== PROVIDED INFORMATION ==

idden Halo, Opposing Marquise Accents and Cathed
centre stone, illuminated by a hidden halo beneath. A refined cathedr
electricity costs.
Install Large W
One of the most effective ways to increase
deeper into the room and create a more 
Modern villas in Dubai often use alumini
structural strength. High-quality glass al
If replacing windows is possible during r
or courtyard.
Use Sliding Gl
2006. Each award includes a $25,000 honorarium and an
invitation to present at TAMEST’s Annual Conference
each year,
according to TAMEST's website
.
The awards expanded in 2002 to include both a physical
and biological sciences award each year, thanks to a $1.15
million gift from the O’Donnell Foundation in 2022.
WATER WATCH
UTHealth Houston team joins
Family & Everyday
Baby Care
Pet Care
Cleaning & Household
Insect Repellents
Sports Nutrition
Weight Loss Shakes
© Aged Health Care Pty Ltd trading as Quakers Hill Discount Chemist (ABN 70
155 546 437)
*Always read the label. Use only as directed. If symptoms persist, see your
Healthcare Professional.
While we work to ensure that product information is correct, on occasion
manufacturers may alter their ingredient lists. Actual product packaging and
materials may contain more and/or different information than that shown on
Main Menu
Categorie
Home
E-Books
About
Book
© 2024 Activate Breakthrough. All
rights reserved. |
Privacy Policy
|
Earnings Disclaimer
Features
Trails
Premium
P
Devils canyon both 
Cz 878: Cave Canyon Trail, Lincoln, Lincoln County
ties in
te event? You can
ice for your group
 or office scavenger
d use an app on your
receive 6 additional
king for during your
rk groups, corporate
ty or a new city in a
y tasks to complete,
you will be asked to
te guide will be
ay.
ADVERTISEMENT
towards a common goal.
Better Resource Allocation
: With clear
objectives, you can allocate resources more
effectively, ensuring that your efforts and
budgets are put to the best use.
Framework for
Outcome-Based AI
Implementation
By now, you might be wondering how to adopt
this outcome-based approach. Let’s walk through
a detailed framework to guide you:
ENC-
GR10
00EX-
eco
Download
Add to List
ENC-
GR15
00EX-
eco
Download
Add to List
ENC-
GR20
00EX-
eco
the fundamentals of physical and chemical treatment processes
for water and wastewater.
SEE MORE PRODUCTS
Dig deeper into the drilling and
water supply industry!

===

### [INSTRUCTIONS TO FOLLOW]
Starting at the line that contains "the fundamentals of", print every line through the last one of the records, exactly and with nothing else.

### [ANSWER AREA]
the fundamentals of physical and chemical treatment processes
for water and wastewater.
SEE MORE PRODUCTS
Dig deeper into the drilling and
water supply industry!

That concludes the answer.